=== Directions ===
Using the records below, find how many lines hold the word "landscaping" and reply with only that number.

=== Data under study ===
+++++

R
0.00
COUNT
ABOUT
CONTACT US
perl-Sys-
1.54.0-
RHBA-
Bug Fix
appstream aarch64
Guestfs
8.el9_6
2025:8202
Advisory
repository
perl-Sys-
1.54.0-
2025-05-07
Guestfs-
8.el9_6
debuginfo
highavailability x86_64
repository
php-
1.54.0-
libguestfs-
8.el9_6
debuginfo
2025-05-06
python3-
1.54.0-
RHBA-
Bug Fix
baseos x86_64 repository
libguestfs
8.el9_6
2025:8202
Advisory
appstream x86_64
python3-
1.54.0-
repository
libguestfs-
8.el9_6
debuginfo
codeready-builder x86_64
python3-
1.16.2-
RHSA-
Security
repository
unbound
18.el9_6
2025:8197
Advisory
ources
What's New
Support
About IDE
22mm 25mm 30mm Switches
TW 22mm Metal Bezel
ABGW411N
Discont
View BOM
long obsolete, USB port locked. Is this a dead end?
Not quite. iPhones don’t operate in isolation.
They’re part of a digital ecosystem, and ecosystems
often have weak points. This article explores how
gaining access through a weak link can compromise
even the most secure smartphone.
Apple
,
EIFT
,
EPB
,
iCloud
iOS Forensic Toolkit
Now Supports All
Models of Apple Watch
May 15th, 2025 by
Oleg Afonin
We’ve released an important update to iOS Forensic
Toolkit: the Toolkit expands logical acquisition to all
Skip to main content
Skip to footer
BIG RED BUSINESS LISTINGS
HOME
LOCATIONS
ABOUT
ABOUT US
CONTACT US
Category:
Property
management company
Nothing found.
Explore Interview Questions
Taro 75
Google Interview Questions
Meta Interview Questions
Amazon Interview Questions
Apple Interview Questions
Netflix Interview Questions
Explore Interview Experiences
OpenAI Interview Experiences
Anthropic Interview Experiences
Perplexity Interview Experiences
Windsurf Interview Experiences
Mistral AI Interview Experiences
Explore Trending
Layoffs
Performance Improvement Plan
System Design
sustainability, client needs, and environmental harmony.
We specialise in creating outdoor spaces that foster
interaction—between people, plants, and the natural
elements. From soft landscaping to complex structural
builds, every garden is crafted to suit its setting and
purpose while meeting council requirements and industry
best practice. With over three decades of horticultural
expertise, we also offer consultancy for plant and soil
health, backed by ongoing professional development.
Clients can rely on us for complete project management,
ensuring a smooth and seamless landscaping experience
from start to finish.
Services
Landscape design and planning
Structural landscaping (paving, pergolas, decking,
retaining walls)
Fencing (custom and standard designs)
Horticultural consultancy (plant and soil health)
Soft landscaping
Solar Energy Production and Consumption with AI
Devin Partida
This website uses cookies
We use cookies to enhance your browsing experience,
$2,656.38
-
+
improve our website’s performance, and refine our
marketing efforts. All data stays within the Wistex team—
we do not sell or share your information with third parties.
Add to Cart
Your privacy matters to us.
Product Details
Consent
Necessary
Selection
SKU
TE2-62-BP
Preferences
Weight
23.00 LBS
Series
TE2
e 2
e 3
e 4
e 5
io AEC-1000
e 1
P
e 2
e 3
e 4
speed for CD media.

+++++

=== Solution for this problem ===
4